▶ Given data
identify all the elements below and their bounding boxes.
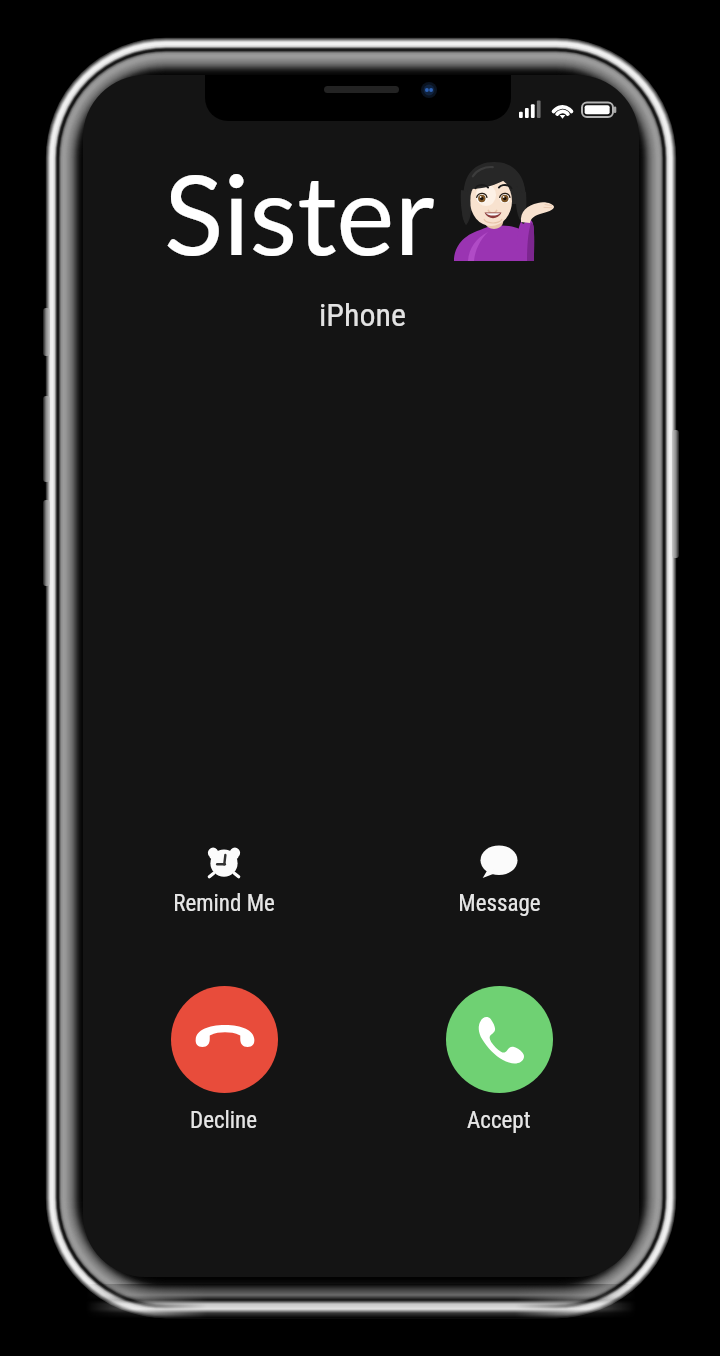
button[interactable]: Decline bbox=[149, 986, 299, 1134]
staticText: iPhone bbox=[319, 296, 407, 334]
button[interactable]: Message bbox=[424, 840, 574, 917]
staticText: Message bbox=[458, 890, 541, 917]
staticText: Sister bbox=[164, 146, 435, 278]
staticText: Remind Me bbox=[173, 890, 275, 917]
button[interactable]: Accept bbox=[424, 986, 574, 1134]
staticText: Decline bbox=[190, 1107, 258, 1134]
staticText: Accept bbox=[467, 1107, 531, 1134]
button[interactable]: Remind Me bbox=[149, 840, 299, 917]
--
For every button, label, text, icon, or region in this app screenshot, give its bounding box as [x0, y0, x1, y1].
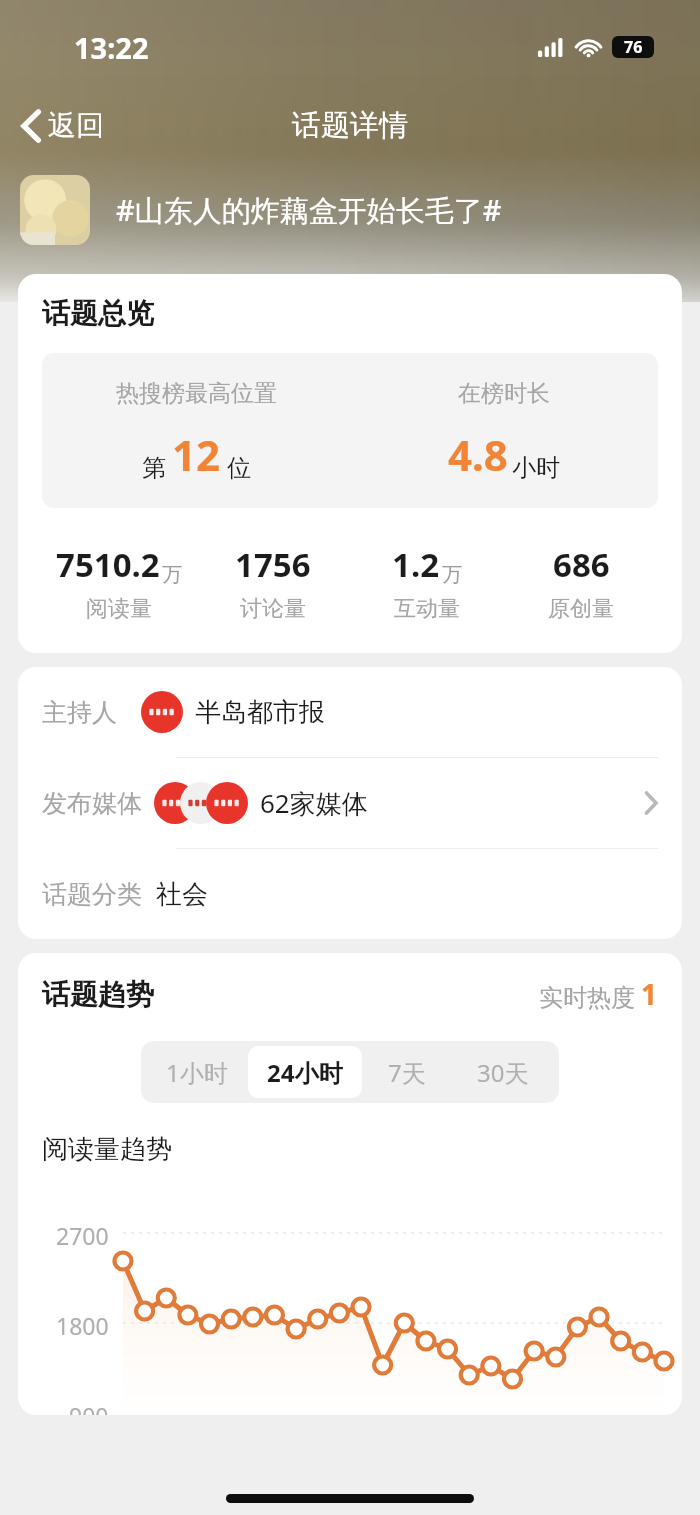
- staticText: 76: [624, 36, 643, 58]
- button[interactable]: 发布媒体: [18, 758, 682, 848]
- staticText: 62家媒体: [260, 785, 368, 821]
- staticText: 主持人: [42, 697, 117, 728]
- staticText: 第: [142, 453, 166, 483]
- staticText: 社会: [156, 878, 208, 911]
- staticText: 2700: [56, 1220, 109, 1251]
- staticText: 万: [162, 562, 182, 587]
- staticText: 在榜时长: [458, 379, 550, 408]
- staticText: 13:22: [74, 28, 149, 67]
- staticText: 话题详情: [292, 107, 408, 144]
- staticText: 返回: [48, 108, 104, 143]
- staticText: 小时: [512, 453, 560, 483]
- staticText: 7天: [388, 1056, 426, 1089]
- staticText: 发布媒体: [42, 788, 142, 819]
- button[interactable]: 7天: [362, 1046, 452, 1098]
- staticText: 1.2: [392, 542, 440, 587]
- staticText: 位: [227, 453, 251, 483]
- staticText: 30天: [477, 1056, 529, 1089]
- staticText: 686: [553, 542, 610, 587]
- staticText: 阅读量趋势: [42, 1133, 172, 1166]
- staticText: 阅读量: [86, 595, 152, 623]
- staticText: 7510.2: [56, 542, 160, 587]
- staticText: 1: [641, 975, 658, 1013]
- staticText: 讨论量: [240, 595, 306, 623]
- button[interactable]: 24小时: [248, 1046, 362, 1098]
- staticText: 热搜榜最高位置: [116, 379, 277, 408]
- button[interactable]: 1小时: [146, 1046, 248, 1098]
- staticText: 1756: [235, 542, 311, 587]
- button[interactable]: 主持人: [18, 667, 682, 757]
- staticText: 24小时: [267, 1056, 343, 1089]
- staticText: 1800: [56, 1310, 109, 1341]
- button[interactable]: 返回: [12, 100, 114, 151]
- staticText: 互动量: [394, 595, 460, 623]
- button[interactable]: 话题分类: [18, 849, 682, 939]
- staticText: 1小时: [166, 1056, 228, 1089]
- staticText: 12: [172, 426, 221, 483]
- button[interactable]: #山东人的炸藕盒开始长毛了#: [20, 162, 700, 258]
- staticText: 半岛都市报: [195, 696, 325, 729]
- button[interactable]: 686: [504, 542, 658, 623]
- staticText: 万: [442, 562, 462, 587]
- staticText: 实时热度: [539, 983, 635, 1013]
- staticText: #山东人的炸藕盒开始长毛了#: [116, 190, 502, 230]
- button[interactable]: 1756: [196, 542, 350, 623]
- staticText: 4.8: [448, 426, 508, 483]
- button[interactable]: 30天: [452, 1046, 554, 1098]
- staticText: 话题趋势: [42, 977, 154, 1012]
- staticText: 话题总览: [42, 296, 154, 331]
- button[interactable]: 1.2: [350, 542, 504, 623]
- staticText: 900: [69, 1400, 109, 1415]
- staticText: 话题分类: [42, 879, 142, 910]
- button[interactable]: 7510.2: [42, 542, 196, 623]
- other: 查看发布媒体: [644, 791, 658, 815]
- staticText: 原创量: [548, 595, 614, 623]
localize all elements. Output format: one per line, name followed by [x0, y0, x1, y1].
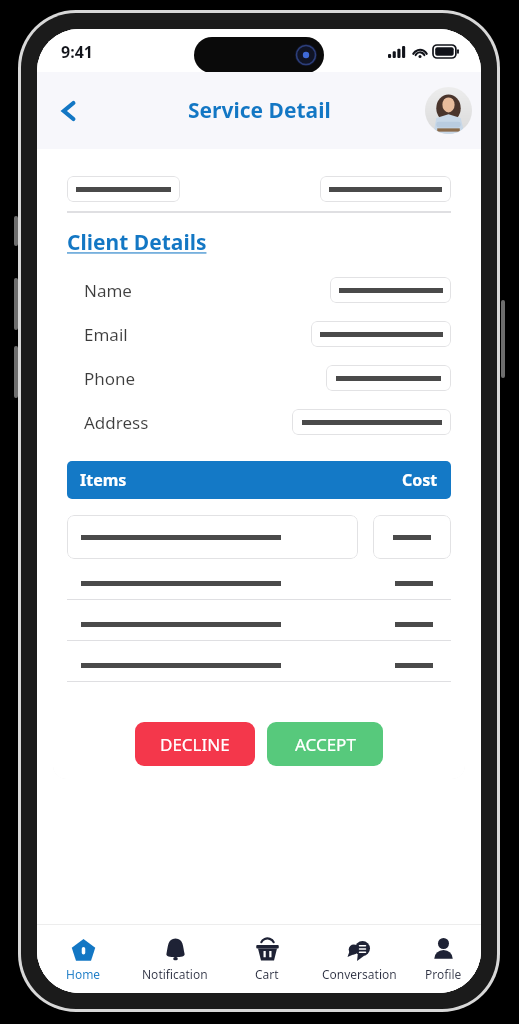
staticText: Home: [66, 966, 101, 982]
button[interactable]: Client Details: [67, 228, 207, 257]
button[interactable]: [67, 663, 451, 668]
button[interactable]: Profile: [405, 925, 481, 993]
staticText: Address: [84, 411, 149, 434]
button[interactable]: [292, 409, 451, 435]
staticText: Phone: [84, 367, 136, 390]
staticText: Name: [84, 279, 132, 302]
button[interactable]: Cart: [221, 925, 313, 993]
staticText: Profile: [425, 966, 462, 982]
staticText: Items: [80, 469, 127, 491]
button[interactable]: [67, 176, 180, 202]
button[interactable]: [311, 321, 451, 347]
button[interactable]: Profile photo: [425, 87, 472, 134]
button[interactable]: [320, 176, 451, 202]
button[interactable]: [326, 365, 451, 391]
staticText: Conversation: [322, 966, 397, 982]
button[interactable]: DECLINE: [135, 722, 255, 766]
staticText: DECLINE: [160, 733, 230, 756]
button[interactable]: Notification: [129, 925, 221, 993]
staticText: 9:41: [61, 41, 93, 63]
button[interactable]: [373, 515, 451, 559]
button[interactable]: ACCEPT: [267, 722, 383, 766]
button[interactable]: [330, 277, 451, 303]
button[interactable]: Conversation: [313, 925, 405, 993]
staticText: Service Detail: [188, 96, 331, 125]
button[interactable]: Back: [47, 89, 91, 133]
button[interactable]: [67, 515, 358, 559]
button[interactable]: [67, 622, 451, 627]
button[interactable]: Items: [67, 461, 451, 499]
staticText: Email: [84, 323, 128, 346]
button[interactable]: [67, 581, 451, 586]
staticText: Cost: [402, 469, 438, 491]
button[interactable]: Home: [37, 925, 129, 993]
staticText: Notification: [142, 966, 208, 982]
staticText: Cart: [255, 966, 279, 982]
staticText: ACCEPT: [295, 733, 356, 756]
* * *
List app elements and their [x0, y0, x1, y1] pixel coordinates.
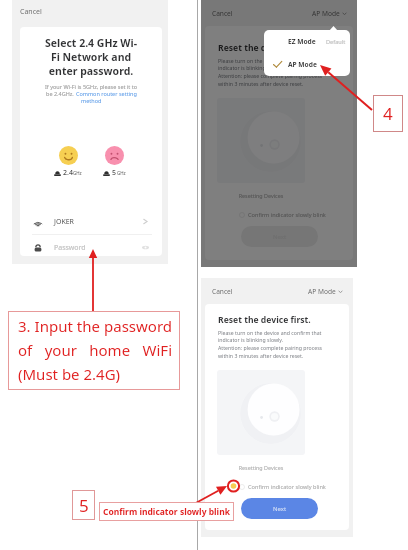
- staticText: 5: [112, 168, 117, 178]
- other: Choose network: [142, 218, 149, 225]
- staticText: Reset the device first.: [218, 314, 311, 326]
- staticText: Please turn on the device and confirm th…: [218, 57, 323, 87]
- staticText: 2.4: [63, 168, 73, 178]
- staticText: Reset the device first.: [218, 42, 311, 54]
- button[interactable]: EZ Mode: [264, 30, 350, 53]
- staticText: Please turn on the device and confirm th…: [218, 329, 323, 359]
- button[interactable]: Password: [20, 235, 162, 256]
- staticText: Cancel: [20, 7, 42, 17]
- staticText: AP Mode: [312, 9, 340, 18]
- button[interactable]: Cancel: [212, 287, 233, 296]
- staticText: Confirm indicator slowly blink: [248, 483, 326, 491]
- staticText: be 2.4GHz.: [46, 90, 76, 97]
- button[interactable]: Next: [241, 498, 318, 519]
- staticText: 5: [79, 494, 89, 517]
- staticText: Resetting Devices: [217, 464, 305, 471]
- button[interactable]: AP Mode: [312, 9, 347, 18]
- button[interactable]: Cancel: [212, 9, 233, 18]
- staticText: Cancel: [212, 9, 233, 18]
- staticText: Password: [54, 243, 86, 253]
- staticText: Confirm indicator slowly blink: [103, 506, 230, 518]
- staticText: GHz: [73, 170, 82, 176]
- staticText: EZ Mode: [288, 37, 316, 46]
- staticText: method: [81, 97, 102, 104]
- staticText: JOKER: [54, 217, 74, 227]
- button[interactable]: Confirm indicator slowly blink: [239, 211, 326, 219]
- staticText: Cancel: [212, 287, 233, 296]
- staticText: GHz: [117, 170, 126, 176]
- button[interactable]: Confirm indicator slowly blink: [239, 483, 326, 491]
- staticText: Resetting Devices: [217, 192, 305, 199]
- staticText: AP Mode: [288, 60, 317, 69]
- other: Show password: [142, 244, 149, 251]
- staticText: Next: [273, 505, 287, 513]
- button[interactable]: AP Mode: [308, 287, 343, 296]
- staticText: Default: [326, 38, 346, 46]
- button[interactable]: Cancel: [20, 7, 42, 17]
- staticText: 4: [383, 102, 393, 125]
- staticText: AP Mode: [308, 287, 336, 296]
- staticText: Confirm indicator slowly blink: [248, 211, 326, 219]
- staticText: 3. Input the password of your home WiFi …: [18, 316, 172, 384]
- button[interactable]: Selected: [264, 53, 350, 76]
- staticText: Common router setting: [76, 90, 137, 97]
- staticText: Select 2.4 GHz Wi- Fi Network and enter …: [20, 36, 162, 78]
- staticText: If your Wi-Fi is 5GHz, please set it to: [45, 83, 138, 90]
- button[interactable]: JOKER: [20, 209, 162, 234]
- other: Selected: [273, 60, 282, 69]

▶ Assignment
Using the entries, count the lines that hold the string "Mode"; nothing but the number is needed.

▶ Response area
7